EXERCISE
Only a number is wanted: how many lines in the records below contain "loops"?

[Records drawn from a dataset]
* * * * * * * * *

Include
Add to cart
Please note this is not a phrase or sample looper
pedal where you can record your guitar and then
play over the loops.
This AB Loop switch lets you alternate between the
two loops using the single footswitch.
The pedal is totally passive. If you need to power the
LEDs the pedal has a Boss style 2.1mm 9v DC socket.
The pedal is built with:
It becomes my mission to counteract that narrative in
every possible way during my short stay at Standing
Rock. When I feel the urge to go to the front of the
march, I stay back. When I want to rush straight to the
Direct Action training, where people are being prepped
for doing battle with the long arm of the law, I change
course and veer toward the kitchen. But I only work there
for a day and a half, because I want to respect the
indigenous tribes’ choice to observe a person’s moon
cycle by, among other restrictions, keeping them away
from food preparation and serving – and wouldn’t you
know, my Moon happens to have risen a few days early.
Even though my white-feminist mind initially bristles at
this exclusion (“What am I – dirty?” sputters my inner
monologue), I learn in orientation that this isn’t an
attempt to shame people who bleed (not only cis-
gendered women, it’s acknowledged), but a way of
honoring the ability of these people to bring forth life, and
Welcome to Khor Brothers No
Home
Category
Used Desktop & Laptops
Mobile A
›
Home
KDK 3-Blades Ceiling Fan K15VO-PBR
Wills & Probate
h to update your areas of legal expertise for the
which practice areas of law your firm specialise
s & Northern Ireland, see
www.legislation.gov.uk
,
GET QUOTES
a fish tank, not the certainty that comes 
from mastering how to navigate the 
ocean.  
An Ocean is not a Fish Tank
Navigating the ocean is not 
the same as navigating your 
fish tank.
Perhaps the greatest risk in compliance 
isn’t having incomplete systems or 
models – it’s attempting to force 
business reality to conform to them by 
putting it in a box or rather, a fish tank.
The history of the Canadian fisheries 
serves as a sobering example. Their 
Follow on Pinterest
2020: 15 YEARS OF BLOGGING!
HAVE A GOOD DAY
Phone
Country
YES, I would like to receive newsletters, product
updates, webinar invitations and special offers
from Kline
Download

* * * * * * * * *

SOLUTION TO THIS EXERCISE
2